__Exercise__
Look through the listing and locate every line containing the word "output"; copy those lines.
[Exercise materials — start]
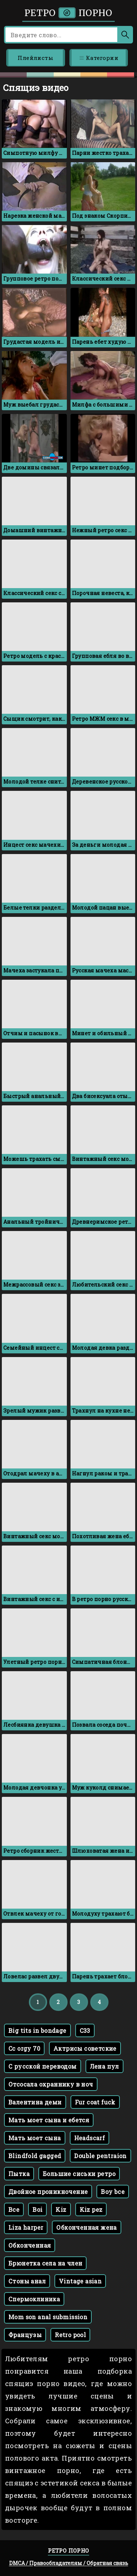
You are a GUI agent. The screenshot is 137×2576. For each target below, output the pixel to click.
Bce (13, 2209)
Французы (25, 2335)
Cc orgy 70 (24, 2048)
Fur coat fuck (95, 2102)
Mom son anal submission (47, 2317)
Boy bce (113, 2191)
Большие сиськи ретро (79, 2173)
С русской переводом (42, 2066)
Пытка (19, 2173)
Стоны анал (27, 2281)
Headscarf (89, 2138)
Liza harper (25, 2227)
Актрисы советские (85, 2048)
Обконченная (29, 2245)
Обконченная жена (86, 2227)
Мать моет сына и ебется (48, 2120)
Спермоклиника (34, 2299)
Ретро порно (68, 13)
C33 (85, 2030)
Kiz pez (91, 2209)
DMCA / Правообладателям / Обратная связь (68, 2563)
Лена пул (104, 2066)
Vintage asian (80, 2281)
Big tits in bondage (37, 2030)
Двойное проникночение (48, 2191)
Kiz (61, 2209)
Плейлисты (35, 57)
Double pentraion (100, 2156)
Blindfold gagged (34, 2156)
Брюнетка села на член (45, 2263)
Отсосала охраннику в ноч (50, 2084)
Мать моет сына (34, 2138)
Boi (37, 2209)
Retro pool (70, 2335)
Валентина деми (35, 2102)
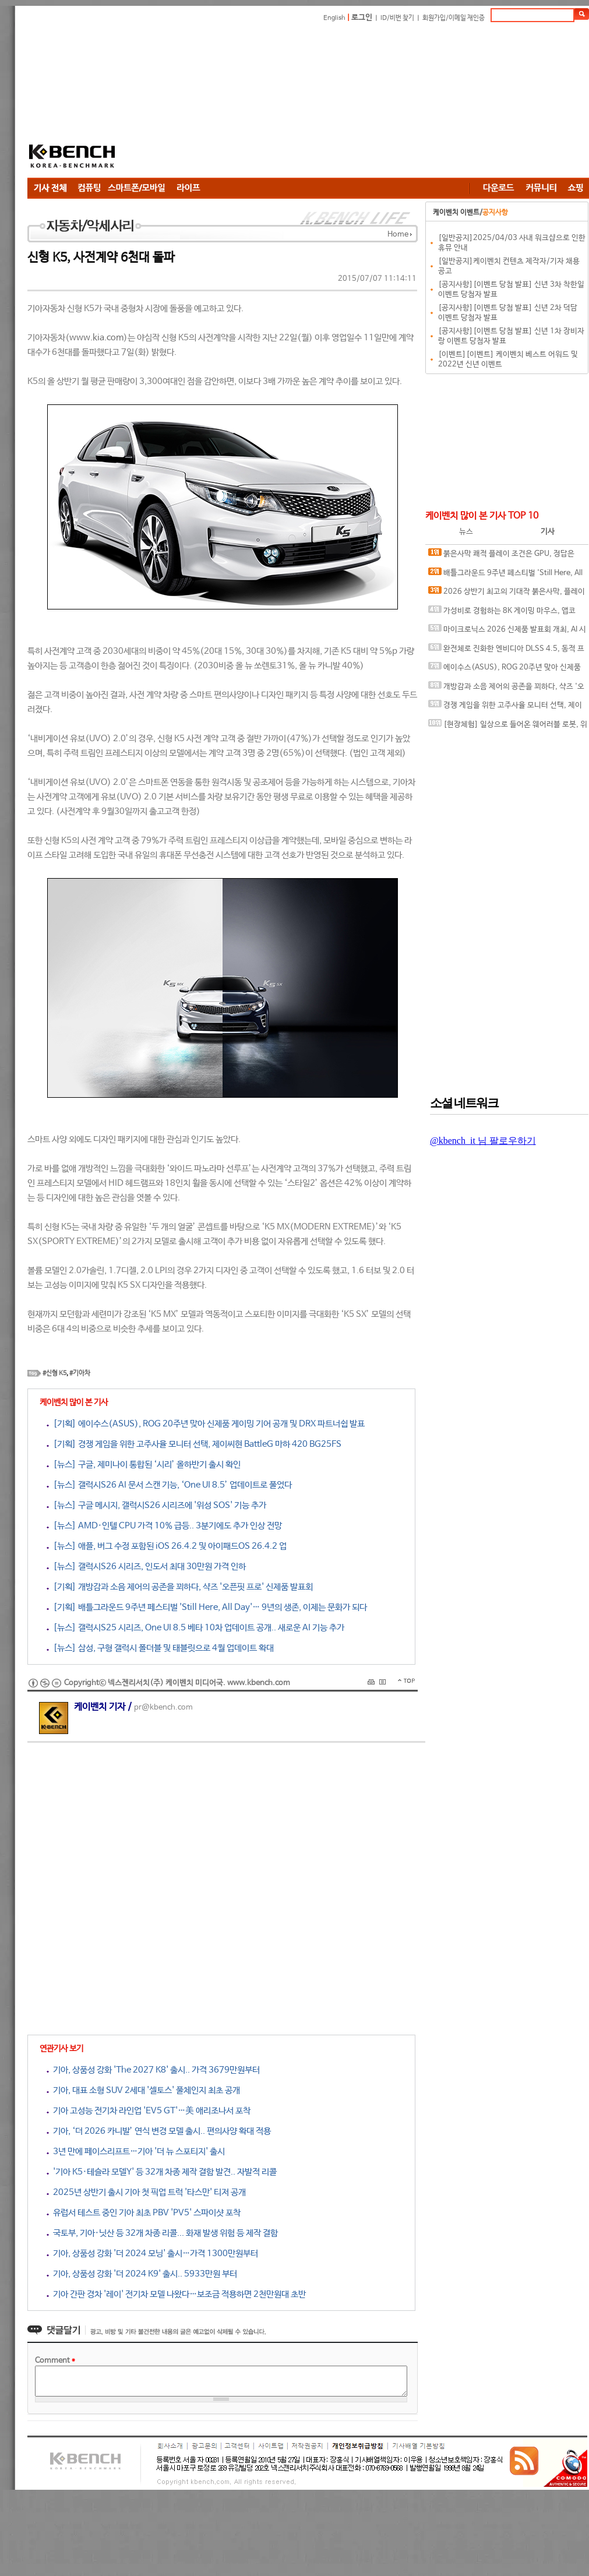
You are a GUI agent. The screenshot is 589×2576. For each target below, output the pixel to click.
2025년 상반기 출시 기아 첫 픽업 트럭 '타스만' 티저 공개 (146, 2192)
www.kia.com (96, 338)
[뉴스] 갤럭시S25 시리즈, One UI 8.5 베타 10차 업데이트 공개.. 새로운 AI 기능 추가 (195, 1628)
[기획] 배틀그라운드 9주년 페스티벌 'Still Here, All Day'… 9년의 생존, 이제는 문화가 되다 (207, 1607)
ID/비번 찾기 (397, 18)
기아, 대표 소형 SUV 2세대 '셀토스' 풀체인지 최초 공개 (143, 2090)
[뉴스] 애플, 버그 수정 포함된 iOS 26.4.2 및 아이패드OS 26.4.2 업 (167, 1546)
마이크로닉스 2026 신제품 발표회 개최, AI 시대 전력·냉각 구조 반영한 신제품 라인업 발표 (507, 632)
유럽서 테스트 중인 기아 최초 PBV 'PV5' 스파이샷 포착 (144, 2213)
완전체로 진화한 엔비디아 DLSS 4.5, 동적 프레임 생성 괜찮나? (506, 651)
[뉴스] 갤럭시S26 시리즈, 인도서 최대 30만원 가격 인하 (146, 1566)
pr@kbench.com (163, 1707)
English (334, 18)
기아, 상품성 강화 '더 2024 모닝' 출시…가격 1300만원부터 (152, 2253)
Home (397, 234)
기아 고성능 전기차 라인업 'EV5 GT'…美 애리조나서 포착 (149, 2111)
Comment (55, 2360)
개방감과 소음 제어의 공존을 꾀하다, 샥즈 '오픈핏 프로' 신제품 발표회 (506, 689)
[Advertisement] (249, 102)
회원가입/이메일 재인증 (453, 18)
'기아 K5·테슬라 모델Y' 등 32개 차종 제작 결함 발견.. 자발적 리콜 (162, 2172)
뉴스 (466, 531)
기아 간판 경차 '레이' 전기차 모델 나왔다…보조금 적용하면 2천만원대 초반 (176, 2294)
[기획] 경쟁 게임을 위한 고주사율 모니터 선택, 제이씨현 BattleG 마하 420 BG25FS (194, 1444)
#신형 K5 (54, 1373)
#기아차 (79, 1373)
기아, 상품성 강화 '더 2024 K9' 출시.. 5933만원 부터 (142, 2274)
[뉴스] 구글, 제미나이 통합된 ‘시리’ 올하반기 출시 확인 (144, 1465)
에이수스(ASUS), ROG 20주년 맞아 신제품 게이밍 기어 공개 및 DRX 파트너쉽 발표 (504, 670)
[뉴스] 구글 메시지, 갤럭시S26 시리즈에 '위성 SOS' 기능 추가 (156, 1505)
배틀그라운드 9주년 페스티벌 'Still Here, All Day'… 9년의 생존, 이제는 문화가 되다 (505, 575)
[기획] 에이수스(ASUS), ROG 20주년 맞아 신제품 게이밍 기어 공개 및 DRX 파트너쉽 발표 (206, 1424)
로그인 (361, 17)
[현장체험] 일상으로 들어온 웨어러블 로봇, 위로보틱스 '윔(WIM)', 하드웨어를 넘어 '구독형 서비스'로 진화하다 (508, 727)
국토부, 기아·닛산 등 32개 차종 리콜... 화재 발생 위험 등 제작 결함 (162, 2233)
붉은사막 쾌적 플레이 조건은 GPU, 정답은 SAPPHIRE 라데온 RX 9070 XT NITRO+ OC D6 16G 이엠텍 (504, 556)
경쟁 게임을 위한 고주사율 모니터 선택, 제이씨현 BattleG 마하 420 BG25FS (505, 708)
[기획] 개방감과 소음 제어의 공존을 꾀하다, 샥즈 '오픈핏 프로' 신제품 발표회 (180, 1587)
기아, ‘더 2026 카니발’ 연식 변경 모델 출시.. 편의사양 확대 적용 (159, 2131)
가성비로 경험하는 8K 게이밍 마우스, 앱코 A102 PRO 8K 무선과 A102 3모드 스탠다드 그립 (506, 613)
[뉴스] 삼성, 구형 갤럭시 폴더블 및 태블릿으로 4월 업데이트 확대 (160, 1648)
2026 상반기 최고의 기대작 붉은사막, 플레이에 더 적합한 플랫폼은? (506, 594)
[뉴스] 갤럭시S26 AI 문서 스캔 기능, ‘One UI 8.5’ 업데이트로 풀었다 (169, 1485)
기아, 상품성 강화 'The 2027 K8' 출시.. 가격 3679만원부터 (153, 2070)
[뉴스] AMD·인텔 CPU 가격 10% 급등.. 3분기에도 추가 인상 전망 (164, 1526)
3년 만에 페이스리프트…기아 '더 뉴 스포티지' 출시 (136, 2151)
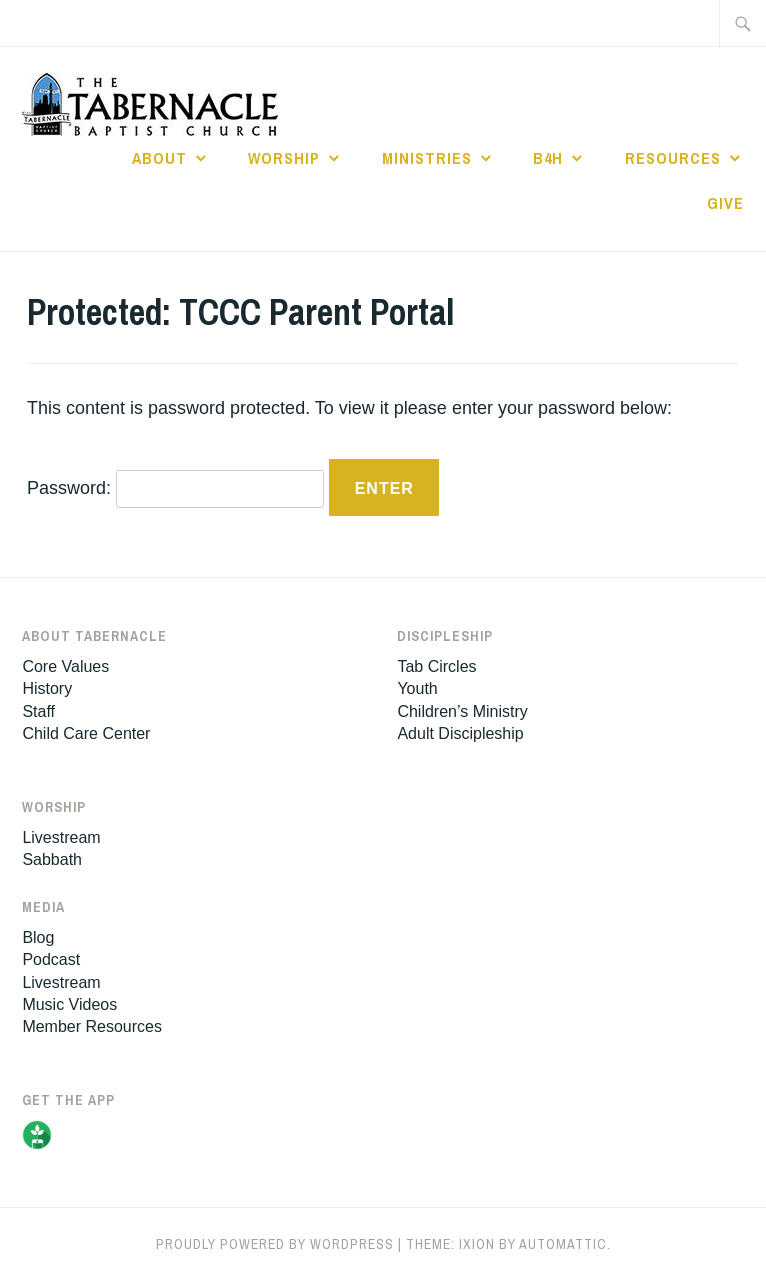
[Exercise materials — finish]
__Task response__
You are a GUI agent. The screenshot is 137×2576. For each target below, output the pixel to click.
You are a GUI agent. The screenshot is 589×2576. For each target below, output the pixel to click.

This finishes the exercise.